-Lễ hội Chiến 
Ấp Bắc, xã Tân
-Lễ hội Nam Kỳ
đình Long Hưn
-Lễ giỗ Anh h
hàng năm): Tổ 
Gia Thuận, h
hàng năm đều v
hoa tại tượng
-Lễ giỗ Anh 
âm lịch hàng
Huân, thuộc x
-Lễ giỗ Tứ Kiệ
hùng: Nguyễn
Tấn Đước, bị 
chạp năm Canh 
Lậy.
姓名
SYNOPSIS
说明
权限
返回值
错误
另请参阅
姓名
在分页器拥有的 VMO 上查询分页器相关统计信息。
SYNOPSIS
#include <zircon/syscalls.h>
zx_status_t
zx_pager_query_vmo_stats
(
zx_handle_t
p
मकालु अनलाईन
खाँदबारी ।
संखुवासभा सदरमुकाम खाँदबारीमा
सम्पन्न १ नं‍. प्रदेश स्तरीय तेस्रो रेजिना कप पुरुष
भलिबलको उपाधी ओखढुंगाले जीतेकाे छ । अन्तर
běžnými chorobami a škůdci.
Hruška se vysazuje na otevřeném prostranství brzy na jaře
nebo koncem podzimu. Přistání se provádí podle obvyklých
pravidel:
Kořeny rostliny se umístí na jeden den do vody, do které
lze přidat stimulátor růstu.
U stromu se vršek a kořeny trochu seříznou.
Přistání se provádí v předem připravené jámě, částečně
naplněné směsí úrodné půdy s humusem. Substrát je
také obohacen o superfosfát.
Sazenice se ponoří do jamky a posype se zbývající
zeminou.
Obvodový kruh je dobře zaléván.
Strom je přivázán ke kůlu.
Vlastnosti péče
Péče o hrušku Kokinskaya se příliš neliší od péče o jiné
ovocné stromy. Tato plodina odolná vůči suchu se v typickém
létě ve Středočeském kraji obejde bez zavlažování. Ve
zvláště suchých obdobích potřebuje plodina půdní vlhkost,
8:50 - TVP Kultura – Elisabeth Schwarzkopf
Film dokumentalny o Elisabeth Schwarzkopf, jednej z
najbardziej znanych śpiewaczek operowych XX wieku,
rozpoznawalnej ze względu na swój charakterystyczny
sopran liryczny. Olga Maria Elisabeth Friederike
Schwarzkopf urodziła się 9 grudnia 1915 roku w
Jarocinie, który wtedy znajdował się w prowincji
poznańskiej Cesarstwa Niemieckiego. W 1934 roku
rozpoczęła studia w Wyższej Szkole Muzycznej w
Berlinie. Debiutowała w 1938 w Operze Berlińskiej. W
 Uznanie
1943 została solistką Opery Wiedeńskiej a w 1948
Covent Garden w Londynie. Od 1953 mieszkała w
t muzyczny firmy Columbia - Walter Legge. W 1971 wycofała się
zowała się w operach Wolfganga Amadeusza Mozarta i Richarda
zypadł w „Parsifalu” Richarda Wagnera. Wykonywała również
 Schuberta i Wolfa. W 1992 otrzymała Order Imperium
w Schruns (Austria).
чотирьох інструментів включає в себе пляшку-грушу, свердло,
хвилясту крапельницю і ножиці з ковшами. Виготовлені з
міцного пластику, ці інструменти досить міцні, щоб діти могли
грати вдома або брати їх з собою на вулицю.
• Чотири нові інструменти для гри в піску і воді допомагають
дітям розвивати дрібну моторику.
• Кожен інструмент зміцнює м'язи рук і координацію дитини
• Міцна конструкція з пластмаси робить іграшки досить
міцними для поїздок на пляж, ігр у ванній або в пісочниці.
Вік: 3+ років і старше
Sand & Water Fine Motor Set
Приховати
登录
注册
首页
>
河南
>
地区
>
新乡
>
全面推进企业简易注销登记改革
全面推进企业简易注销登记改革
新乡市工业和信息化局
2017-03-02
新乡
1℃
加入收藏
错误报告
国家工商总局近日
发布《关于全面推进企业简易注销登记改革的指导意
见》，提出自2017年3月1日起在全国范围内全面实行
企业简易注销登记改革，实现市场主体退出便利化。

===============

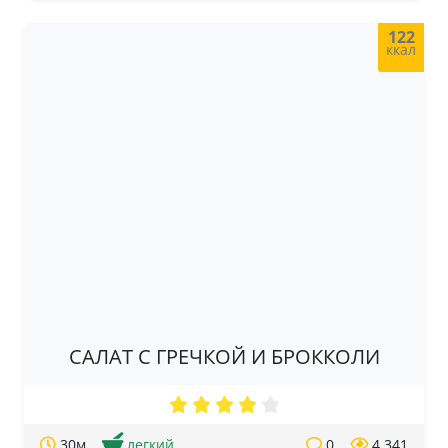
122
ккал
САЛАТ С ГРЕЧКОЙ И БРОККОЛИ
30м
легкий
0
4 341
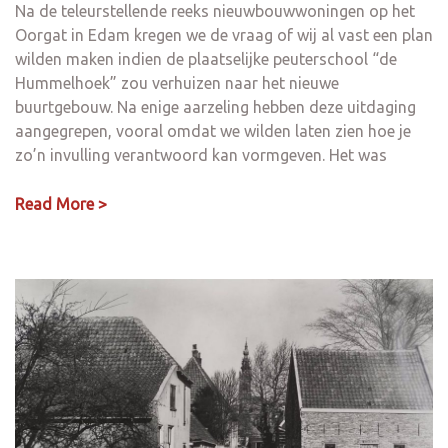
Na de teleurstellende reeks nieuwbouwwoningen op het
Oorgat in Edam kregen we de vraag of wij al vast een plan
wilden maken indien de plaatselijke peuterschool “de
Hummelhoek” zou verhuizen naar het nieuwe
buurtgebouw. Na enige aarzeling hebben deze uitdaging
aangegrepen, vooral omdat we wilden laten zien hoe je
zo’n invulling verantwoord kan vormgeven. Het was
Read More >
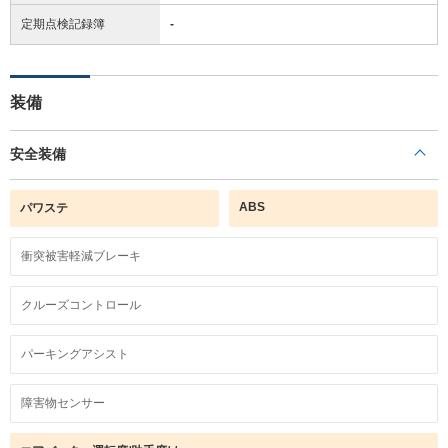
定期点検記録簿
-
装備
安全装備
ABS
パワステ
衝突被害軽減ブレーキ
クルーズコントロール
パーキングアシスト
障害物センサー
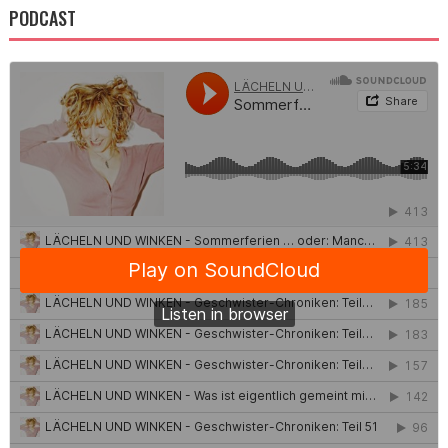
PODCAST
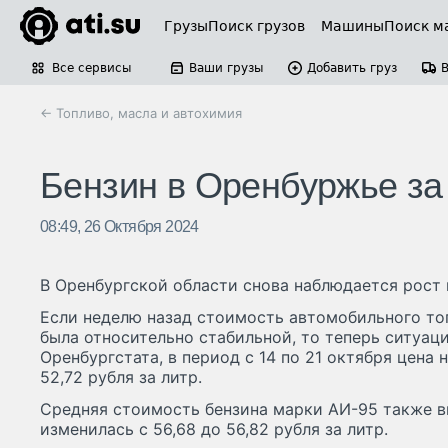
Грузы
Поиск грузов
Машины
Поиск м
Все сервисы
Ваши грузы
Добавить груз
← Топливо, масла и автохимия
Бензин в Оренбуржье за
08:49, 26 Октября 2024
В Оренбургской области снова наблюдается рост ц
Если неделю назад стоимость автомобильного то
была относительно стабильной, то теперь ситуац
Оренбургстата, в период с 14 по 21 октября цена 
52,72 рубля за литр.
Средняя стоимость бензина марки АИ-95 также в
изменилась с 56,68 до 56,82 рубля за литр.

===============

_Problem details_
Number of lines above containing "інструменти": give it, with no other text.

_Task output_
2